In McCree & Company v. State, 253 Minn. 295, 91 N. W. 2d 714 (1958), for example, a highway contractor  recovered the extra costs incurred in taking the corrective action necessary to meet the owner’s soil compaction requirements.  The contract documents specified both a compaction method and a compaction density, but the soil conditions made it impossible to achieve the required compaction with the prescribed method.  Only by deviating from the owner’s specifications, installing a French drain and importing fill, could the specified compaction be obtained.  The court held that the specifications of a compaction method and a compaction density impliedly warranted that soil conditions were such that the specified compaction could be met using the specified method.  The inability to achieve the compaction with the method was a breach of that warranty.  The contractor was awarded the additional cost of installing the perforated pipe and the “impact” costs resulting from the owner’s undue delay in approving the corrective measure.

An express guarantee by the contractor against all “defects in workmanship and materials” does not shift responsibility for design failure on to the contractor; it only guarantees that the contractor will follow the plans and specifications.  In other words, work is “defective” for purposes of the guarantee only if it does not comply with the plans and specifications.  Any other construction of the guarantee would in effect require the contractor to indemnify the owner or architect/engineer for their own fault, which would violate Minnesota’s anti-indemnification statute.

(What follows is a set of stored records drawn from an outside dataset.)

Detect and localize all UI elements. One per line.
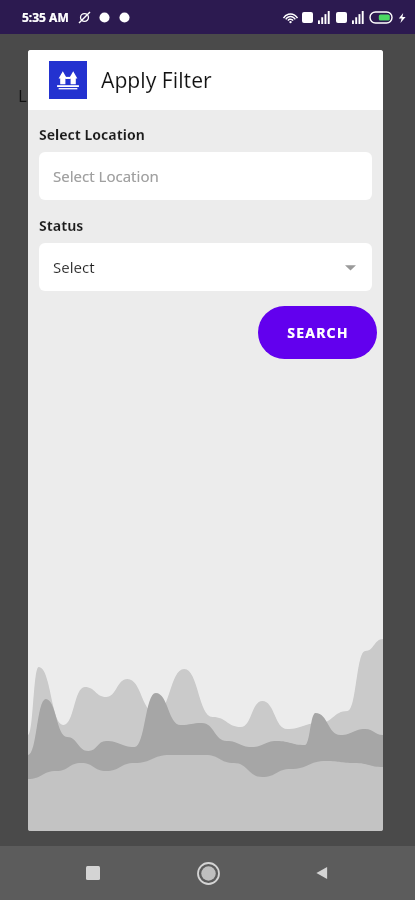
button[interactable]: Recent apps bbox=[71, 851, 115, 895]
staticText: Apply Filter bbox=[101, 66, 212, 95]
button[interactable]: Back bbox=[300, 851, 344, 895]
button[interactable]: Select Location bbox=[39, 152, 372, 200]
staticText: Status bbox=[39, 216, 84, 235]
staticText: Select Location bbox=[39, 125, 145, 144]
staticText: SEARCH bbox=[287, 323, 349, 342]
button[interactable]: Select bbox=[39, 243, 372, 291]
staticText: L bbox=[18, 84, 27, 107]
staticText: Select Location bbox=[53, 166, 159, 186]
staticText: Select bbox=[53, 257, 95, 277]
button[interactable]: SEARCH bbox=[258, 306, 377, 359]
staticText: 5:35 AM bbox=[22, 9, 69, 25]
button[interactable]: Home bbox=[186, 851, 230, 895]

Importantly, the warranty of suitability applies only to design,” or “method,” specifications.  Analogous to recipes in a cookbook, design specifications dictate the materials and the method of performance.  They often include precise measurements, tolerances, in-process and finished product tests, quality control, and inspection.  In contrast, the warranty of suitability does not apply to “performance” specifications, which dictate only the performance characteristics of the end product and leave the choice of materials and other design entirely up to the contractor.  With total discretion in design, the contractor generally bears the risk of failure under a performance specification.

3. Owner Defenses

The implied warranty doctrine does not apply to design-build contracts or other instances in which the owner does not supply the plans or specifications, and it does not apply if the plans and specifications supplied by the owner provide no direction and represent nothing. Even if the plans and specifications provide direction or make misrepresentations, however, a contractor’s implied warranty claim may be defeated if:

  • an unusual risk or error or failure associated with a particular contract exists but has been explicitly disclosed by the owner in clear, non-boilerplate language and expressly and consciously assumed by the contractor;

  • the inaccuracies and errors are minor and of the sort normally anticipated in any project;

  • the contractor did not rely upon the inaccuracy or deficiency;

  • the defects are so obvious that the contractor was or should have been aware of them when bidding, but did not bring them to the owner’s attention; and

  • the contractor deviates from the prescribed design.

In other words, a contractor may not recover if it suffers no damage, performs work which it knows will be useless to the owner, knowingly assumes and identified risk, or does not follow the specifications.  An owner who insists upon performance after being notified of a potential design deficiency by the contractor, however, assumes the risk of failure and cannot claim that the contractor’s knowledge of the defect vitiates its right to recover.

4. Summary

Consistent with traditional legal principals, the “implied warranty” doctrine places the risk upon the entity in the best position to prevent loss, the owner, whose plans and specifications contain the deficiency.  At the same time, equity prevents the contractor from knowingly taking advantage of the deficiency.

A basic understanding of the doctrine is important to contractors, design professionals, and owners. If all parties have a working knowledge of the underlying principles, a large number of construction disputes can be readily resolved and contract administration greatly enhanced.